Configuration
sflow uses a YAML config file (default name: sflow.yaml). Top-level structure:
version: "0.1"
variables: ...
artifacts: ...
backends: ...
operators: ...
workflow: ...
This page follows the current schema in code (src/sflow/config/schema.py).
Looking for a quick lookup of all config fields? See the Quick Reference table.
version
Currently supported:
version: "0.1"
variables
Variables can be written as a dict or a list (they are normalized internally).
Dict form (recommended):
variables:
SLURM_PARTITION:
description: "Slurm partition"
value: debug
List form:
variables:
- name: SLURM_PARTITION
description: "Slurm partition"
value: debug
How to use:
- In YAML expressions:
${{ variables.SLURM_PARTITION }} - In task scripts (as env var):
${SLURM_PARTITION}
Override variables via CLI (--set)
sflow run --file sflow.yaml --set SLURM_PARTITION=debug --set NUM_GPUS=4
Notes:
--setcan only override variables that already exist in the config; otherwise it errors.- Values use simple type inference (int/float/bool/string).
artifacts
artifacts are “named resources” you can reference via ${{ artifacts.NAME.path }} in expressions.
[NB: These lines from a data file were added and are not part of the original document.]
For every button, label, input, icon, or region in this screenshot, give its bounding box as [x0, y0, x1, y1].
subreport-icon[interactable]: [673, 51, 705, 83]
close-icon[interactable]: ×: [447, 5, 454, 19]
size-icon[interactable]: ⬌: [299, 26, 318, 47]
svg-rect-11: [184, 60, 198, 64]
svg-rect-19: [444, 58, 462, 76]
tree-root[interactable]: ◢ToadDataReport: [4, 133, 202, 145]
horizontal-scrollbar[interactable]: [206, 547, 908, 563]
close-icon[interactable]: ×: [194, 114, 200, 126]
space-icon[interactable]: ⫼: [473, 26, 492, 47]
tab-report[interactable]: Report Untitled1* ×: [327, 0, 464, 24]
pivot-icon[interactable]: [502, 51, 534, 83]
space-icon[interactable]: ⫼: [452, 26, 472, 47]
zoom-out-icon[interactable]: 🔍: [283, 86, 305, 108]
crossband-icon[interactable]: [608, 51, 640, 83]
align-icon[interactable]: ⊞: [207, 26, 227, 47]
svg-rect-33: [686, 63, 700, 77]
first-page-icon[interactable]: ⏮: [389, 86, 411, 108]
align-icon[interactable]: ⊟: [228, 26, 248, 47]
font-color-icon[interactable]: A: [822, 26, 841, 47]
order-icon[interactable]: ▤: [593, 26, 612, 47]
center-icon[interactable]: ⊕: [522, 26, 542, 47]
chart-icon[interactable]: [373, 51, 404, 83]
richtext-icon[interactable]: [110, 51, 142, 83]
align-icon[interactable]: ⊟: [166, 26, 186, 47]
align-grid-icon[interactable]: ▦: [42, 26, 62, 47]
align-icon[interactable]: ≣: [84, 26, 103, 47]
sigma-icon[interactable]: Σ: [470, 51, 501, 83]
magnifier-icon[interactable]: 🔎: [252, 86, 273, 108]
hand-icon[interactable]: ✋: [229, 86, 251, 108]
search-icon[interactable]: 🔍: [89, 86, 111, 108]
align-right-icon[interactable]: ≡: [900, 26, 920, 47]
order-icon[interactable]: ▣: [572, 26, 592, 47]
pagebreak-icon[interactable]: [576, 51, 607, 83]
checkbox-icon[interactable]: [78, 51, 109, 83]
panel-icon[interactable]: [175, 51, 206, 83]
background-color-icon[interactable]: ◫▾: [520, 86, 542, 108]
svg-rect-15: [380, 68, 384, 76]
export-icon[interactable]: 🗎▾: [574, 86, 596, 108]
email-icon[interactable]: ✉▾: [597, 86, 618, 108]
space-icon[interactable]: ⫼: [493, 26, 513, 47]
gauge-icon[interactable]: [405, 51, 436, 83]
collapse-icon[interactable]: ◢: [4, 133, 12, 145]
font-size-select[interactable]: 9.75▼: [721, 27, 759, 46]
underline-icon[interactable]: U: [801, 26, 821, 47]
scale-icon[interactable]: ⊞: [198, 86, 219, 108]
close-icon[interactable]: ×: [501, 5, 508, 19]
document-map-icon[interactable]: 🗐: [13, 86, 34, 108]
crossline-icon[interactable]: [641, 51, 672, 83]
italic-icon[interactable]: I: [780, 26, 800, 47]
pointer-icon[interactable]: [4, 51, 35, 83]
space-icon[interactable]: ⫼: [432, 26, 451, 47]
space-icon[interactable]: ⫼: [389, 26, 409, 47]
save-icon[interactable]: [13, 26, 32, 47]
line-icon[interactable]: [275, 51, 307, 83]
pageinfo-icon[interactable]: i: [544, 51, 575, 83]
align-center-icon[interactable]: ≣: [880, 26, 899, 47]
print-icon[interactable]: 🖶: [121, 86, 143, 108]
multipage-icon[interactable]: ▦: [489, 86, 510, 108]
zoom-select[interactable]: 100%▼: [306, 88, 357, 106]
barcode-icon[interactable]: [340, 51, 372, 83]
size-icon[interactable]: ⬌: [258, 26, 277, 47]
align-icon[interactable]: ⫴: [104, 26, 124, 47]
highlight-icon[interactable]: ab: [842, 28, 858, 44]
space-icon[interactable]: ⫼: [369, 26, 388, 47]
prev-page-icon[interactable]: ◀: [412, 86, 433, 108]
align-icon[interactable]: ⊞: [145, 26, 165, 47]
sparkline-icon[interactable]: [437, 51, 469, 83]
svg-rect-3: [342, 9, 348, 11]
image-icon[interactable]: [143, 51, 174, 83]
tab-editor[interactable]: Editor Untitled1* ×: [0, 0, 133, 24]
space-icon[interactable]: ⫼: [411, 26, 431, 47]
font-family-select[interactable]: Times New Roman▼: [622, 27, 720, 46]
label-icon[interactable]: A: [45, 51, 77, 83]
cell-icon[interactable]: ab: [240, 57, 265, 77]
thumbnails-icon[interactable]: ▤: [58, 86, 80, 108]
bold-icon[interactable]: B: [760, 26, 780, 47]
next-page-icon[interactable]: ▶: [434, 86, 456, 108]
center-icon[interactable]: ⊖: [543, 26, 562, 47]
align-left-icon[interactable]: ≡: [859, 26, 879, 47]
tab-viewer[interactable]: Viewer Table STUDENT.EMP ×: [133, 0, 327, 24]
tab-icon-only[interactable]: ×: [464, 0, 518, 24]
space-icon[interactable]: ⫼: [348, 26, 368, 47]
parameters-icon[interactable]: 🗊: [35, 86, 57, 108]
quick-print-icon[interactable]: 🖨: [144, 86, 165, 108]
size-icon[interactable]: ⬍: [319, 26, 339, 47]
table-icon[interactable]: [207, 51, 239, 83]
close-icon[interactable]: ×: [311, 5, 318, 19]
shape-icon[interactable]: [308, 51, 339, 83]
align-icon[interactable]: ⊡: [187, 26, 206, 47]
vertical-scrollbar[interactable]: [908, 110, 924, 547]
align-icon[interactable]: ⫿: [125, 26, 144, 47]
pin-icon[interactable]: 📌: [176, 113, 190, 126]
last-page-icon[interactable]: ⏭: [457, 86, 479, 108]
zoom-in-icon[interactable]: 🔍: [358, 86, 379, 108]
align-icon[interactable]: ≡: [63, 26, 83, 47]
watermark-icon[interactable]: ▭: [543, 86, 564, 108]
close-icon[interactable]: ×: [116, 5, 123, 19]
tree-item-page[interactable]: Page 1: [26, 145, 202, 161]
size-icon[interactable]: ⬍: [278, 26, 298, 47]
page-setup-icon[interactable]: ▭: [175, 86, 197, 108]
In v0.1, the code resolves uri to a local path only for:
fs://<path>file://<path>
Other schemes are kept as-is (path remains the URI string). No automatic download/pull happens today.
Example:
artifacts:
model_dir:
uri: fs://./models/qwen
Override artifacts via CLI (--artifact)
sflow run --file sflow.yaml --artifact model_dir=fs:///mnt/models/qwen
Same requirement: the artifact must already be defined in artifacts, otherwise it errors.
backends
local backend
backends:
local:
type: local
default: true
nodes: 1
slurm backend
backends:
slurm_cluster:
type: slurm
default: true
account: ${{ variables.SLURM_ACCOUNT }}
partition: ${{ variables.SLURM_PARTITION }}
time: 00:30:00
nodes: 2
extra_args:
- "--gpus-per-node=8"
If you are already inside a Slurm allocation (e.g. via salloc or sbatch), you can use:
sflow run --file sflow.yaml
This skips salloc and attempts to infer node info from the current environment (SLURM_JOB_ID/SLURM_JOB_NODELIST).
operators
An operator defines how a task is launched. Two common ones:
bash: run locally via bashsrun: run via Slurmsrun(supports common Pyxis--container-*flags)
Example (bash):
operators:
local_bash:
type: bash
Example (srun + container):
operators:
runtime:
type: srun
container_image: nvcr.io/xxx/yyy:tag
container_mount_home: false
container_mounts:
- "/mnt:/mnt:rw"
extra_args:
- "--shm-size=64g"
workflow / tasks
Minimal task:
workflow:
name: demo
tasks:
- name: step1
script:
- echo "hello"
depends_on
- name: step2
depends_on: [step1]
script:
- echo "step2"
resources (nodes / GPUs)
- name: server
resources:
nodes:
indices: [0]
gpus:
count: 4
script:
- echo "server on node0, 4 gpus"
replicas
Run multiple instances of a task in parallel or sequentially:
- name: worker
replicas:
count: 4
policy: parallel
script:
- echo "replica $SFLOW_REPLICA_INDEX"
See Replicas for details on policies, variable sweeps, and GPU allocation.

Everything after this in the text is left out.